Avec son œuvre intitulée XXe siècle, Bill Vazan offre une réflexion poétique sur l’expérience de la temporalité à l’échelle d’un siècle. Composée de dix toiles, elle forme une fresque multicolore. Chacun des tableaux porte les marques d’un tampon encreur avec lequel l’artiste a inscrit une à une les dates de chaque décennie. Le spectateur est alors invité à embrasser du regard cent ans chargés d’histoire, à la fois collective et individuelle.

La réalisation de l’œuvre XXe siècle a exigé deux années de travail au cours desquelles l’artiste a inscrit, avec une patience obsessionnelle, les dates allant du 1er janvier 1900 au 31 décembre 1999. Bill Vazan a troqué son pinceau pour un tampon encreur et s’est soumis à un travail mécanique et protocolaire. Son geste, qui relève de la performance, imite davantage celui du bureaucrate que celui de l’artiste. Quant à l’outil, il fait référence à la tentative humaine non seulement de mesurer le temps, mais encore de le maîtriser en l’archivant. Ce rapport administratif à la temporalité se lit dans l’aspect organisé et fragmentaire de l’œuvre. En effet, les dates sont juxtaposées sous forme de colonnes, et l’artiste a choisi de sectionner la surface en dix toiles autonomes. Chacune d’elles forme une unité de mesure, une construction temporelle réitérée de façon sérielle. Enivrante, la composition de l’œuvre reflète dès lors un cours semblable à celui de nos vies quotidiennes qui s’enchaînent irrémédiablement et recommencent chaque jour.

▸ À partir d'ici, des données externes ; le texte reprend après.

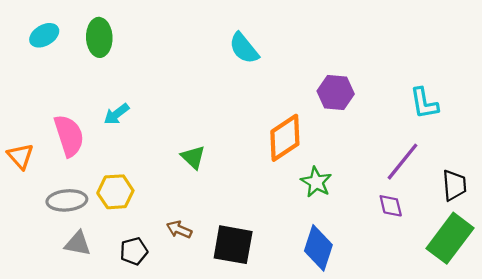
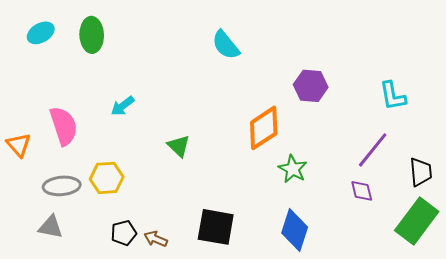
cyan arrow: (117, 114) -> (123, 106), moved
brown arrow: (179, 230) -> (156, 239), moved
gray triangle: (78, 244) -> (51, 227), moved

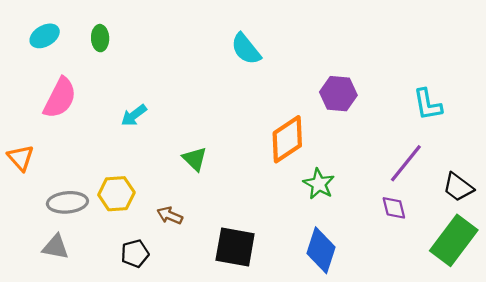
green ellipse: (92, 35) -> (100, 38), size x0.7
pink semicircle: (64, 126) -> (60, 98), moved, turned 45
black trapezoid: (421, 172) -> (458, 187), turned 132
brown arrow: (156, 239) -> (170, 215), moved

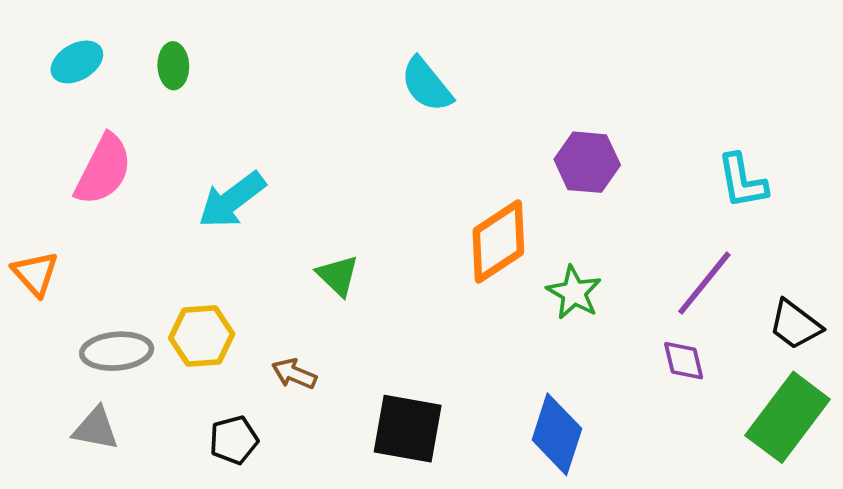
cyan arrow: (134, 115) -> (232, 200), size x1.5
green star: (319, 184) -> (574, 293), moved

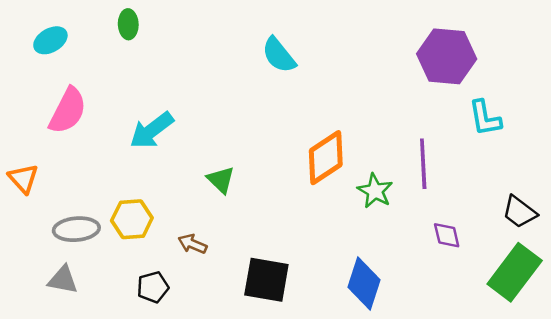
green ellipse: (173, 66) -> (128, 24), moved
purple hexagon: (587, 162) -> (447, 56), moved, size x1.4
purple line: (704, 283) -> (423, 164), moved, turned -42

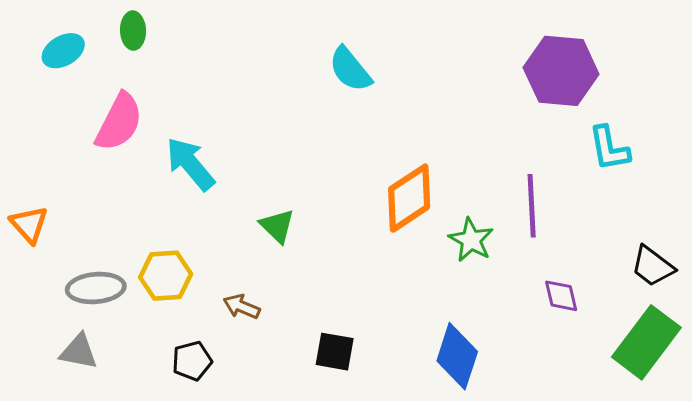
green ellipse: (128, 24) -> (133, 31), moved
pink semicircle: (68, 111) -> (119, 122), moved
cyan arrow: (152, 130) -> (190, 164), turned 87
black square: (266, 280) -> (335, 352), size x0.7

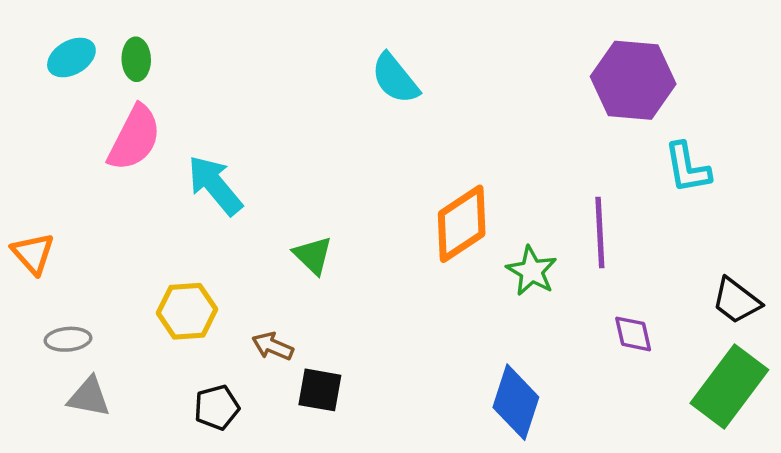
green ellipse: (133, 31) -> (136, 59), moved
gray ellipse: (96, 288) -> (68, 339), moved, size x0.7
black square: (335, 352) -> (320, 390), moved

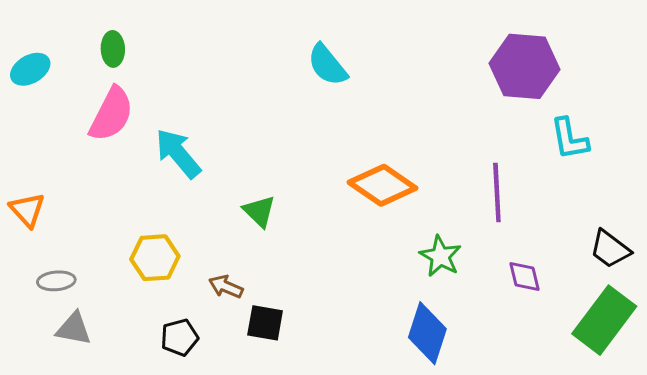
cyan ellipse: (71, 58) -> (30, 69), moved
orange diamond: (462, 224) -> (382, 185), turned 68
green star: (532, 271) -> (440, 256), moved

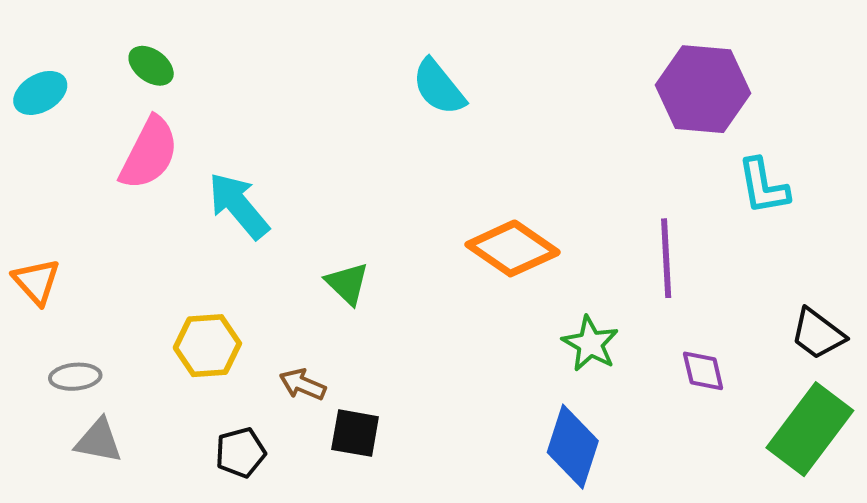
green ellipse: (113, 49) -> (151, 66), turned -52

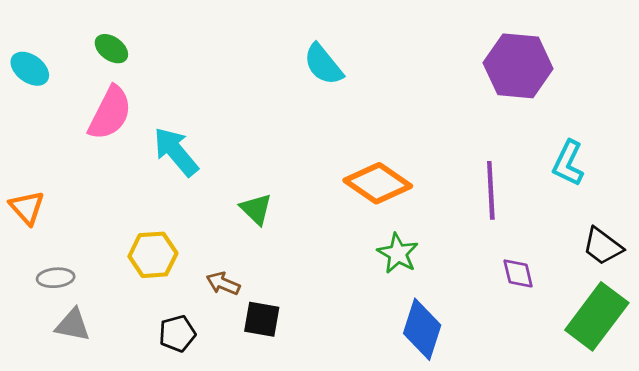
cyan ellipse: (40, 93) -> (30, 69), turned 66
cyan L-shape: (763, 186) -> (568, 163), moved, turned 36
green star: (590, 344) -> (398, 253), moved

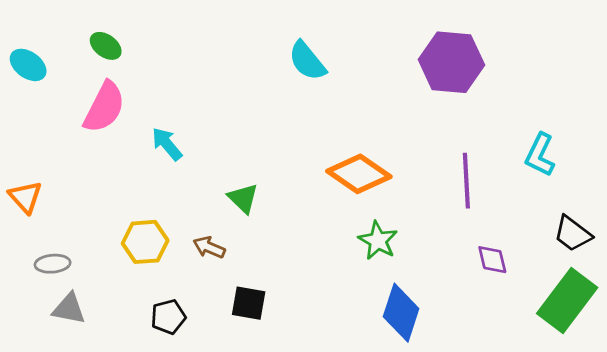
purple hexagon: (518, 66) -> (451, 62), moved
cyan arrow: (176, 152) -> (167, 144), size x0.7
brown arrow: (223, 283) -> (209, 247), moved

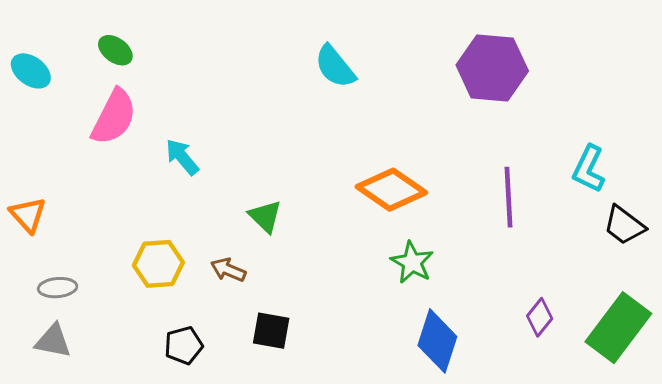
black trapezoid: (573, 234) -> (624, 225), moved
purple diamond: (492, 260) -> (540, 317), moved, turned 52
gray triangle: (69, 309) -> (53, 341), moved

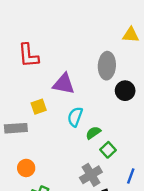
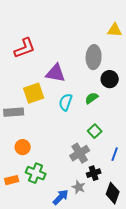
red L-shape: (28, 55) -> (25, 48), turned -105
yellow square: (39, 107) -> (34, 93), size x1.5
green semicircle: (93, 133) -> (92, 98), moved

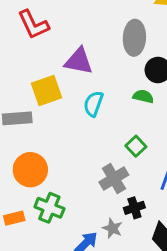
red L-shape: (25, 48) -> (33, 25), turned 85
green semicircle: (92, 98) -> (143, 96), moved, turned 48
orange circle: (23, 147) -> (30, 170), size x1.5

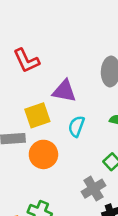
orange circle: (30, 170) -> (43, 154), moved

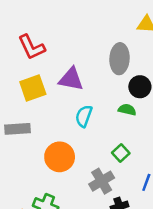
yellow square: (37, 115) -> (33, 88), moved
orange circle: (43, 154) -> (60, 157), moved

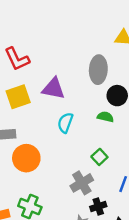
orange circle: (60, 157) -> (26, 158), moved

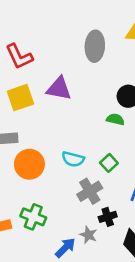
gray ellipse: (98, 70) -> (95, 46), moved
cyan semicircle: (65, 123) -> (73, 159), moved, turned -96

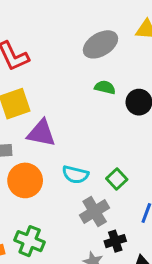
gray ellipse: (95, 46) -> (100, 44), turned 56
purple triangle: (59, 89) -> (41, 133), moved
green semicircle: (115, 119) -> (105, 87), moved

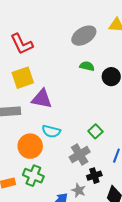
cyan semicircle: (75, 175) -> (51, 131), moved
orange circle: (25, 180) -> (30, 146), moved

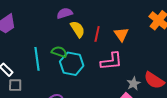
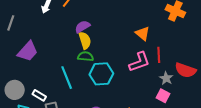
yellow semicircle: (78, 29) -> (85, 40), moved, turned 30
red line: (97, 34) -> (159, 55), moved
green semicircle: (59, 52) -> (86, 56), moved

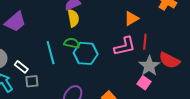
orange triangle: (142, 33) -> (131, 18), turned 42
green semicircle: (86, 56) -> (72, 43), moved
gray star: (166, 78) -> (149, 66), size x1.5

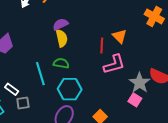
orange triangle: (131, 18) -> (120, 36), turned -42
red line: (145, 42) -> (102, 45), moved
cyan hexagon: (86, 53) -> (70, 89), moved

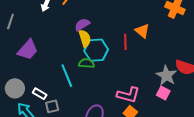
pink L-shape: (114, 64) -> (128, 95), moved, turned 35
cyan hexagon: (70, 89) -> (96, 50), moved

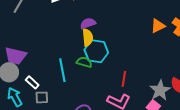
orange triangle: (142, 31) -> (158, 26), moved, turned 42
red line: (125, 42) -> (124, 79), moved
purple trapezoid: (28, 50) -> (16, 56), moved, turned 50

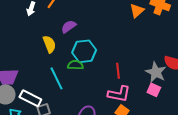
yellow semicircle: (88, 37) -> (49, 44), moved
white rectangle: (32, 82) -> (30, 98), size x1.5

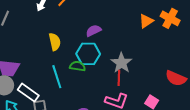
purple semicircle: (69, 27) -> (93, 31), moved
gray star: (156, 72) -> (121, 63), moved

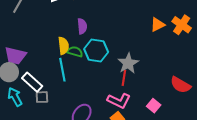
purple semicircle: (93, 31) -> (82, 26), moved, turned 105
yellow semicircle: (55, 42) -> (63, 46), moved
green semicircle: (78, 66) -> (75, 52), moved

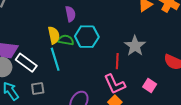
gray star: (128, 63) -> (135, 46), moved
white rectangle: (32, 82) -> (26, 63), moved
pink L-shape: (119, 101) -> (115, 84), turned 45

L’inscription des dates est peu lisible ; elles se confondent dans la toile, à l’image des incertitudes de nos mémoires. Les quelques coulures participent en outre à l’intention de renforcer l’idée de fuite du temps, à laquelle fait contrepoids l’idée de contrôle défendue par l’artiste. L’œuvre échappe à toute détermination préétablie grâce à ses couleurs. Celles-ci ne répondent à aucune logique et semblent le fruit du hasard. Chaque tableau s’impose selon une valeur chromatique différente et aléatoire. Par exemple, l’orange corail de la troisième toile tranche avec les tons plus sobres de celles qui l’entourent. Certes, les couleurs portent en elles une charge émotive, elles établissent ainsi un rapport à la réalité très matériel, mais notoi­rement différent de la figuration. L’artiste se dégage, de cette manière, d’un mode de traitement systématique. Les couleurs agissent telles des métaphores, rythmant l’ensemble de l’instal­lation et offrant une expérience contemplative qui transcende celle de la temporalité. Les couleurs tirent leur effet de l’espace qui sépare chaque toile, imposant un silence, un temps d’arrêt dans l’énumération étouffante des dates. La réflexion que suscite l’œuvre XXe siècle porte dès lors, non pas sur le caractère historique de l’écoulement du temps, mais plutôt sur sa valeur esthétique. En renouvelant la tradition picturale de la fresque historique, Bill Vazan rétablit un lien entre l’écoulement angoissant des jours et la poésie.